Mal o galo cantara naquela manha de sábado quando Juvenal abriu o portãozinho de madeira e entrou cambaleante carregando duas pesadas malas. Assim que perceberam a chegada do pai, as crianças correram em feliz sonolência em direção ao moreno de tronco largo que anunciava presentes para todos.
Na porta estava Filomena, cujos incomuns olhos claros fitavam apaixonadamente o marido. Buscava em sua memória: quantos meses se passaram desde o último serviço dele? Seis? Oito meses?
A vida tinha melhorado muito desde que Juvenal conseguira um emprego na cidade. Não faltava mais comida, as crianças podiam andar com roupas inteiras e a aconchegante casinha da família tinha até alguns eletrodomésticos, como rádio, TV e geladeira.
No entanto, a mulher confessava na igrejinha que sentia inveja dos vizinhos que passavam fome, mas que dormiam juntos todas as noites. Por outro lado, Filomena escutava palavras maldosas cortarem suas costas. Sabia de cor as principais fofocas: o marido fazia coisa que não prestava por isso tinha tanto dinheiro; Juvenal tinha arrumado outra mulher bem longe dali; ele estava morto ou entrevado e não mais voltaria para casa.

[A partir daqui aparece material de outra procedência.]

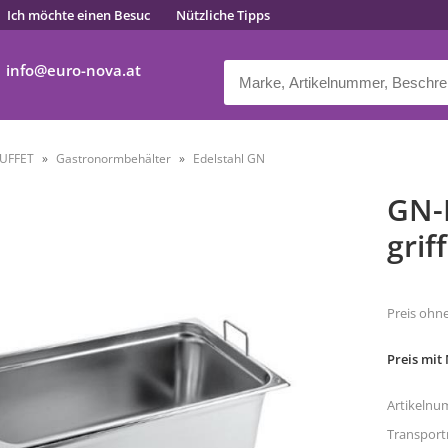
Ich möchte einen Besuc
Nützliche Tipps
info
euro-nova.at
UFFET
Gastronormbehälter
Edelstahl GN
GN-B
griff
Preis ohn
Preis mit
Artikelnu
Transpor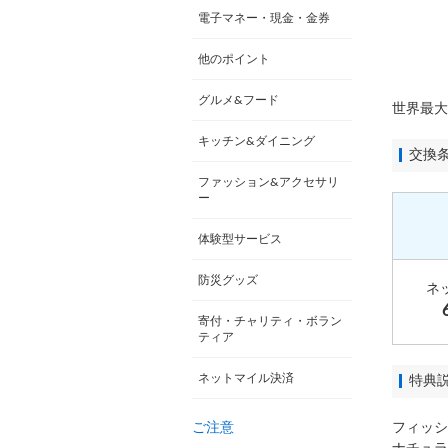
電子マネー・現金・金券
他のポイント
グルメ&フード
世界最大
キッチン&ダイニング
交換
ファッション&アクセサリ
ー
体験型サービス
防災グッズ
ネ
寄付・チャリティ・ボラン
ティア
ネットマイル決済
特典
ご注意
フィッシ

Devido a tudo isso, seus dias mais felizes eram na companhia de Juvenal. Mesmo assim, era também um momento de aflição, pois a qualquer momento seu amado poderia ir embora. Nenhuma visita durava o mesmo que outra: ele já ficou duas semanas em casa, mas também já fizera uma visita de poucas horas.

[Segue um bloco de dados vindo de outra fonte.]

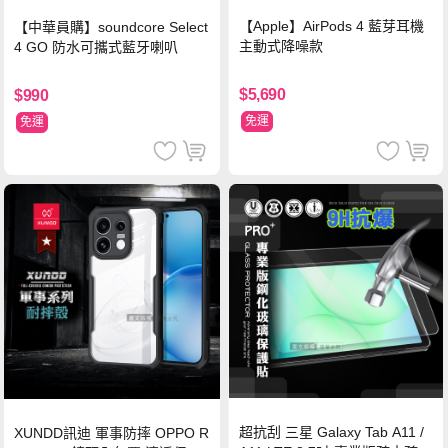
【Apple】AirPods 4 藍芽耳機
【中華員購】soundcore Select
主動式降噪款
4 GO 防水可攜式藍牙喇叭
$5,690
$990
免運
免運
超抗刮 三星 Galaxy Tab A11 /
XUNDD訊迪 軍事防摔 OPPO R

Filomena procurou afastar tais pensamentos. O que importava é que seu marido estava em casa. Correu até ele e o abraçou longamente.
Um dia feliz. Não havia outra forma de descrever aquele sábado ensolarado. Música, carinho, conversa, brincadeira. A apreensão de Filomena diminuía na mesma proporção que o sol. A tarde veio gostosa e Juvenal não fez menção alguma que partiria naquele dia.
Antes do jantar, Filomena tomou um banho caprichado e colocou seu melhor vestido. A sopa de ervilha, que Juvenal adorava, já estava pronta. Mas os pensamentos da mulher estavam em outro lugar. Depois de longo tempo teria uma noite de amor com seu esposo.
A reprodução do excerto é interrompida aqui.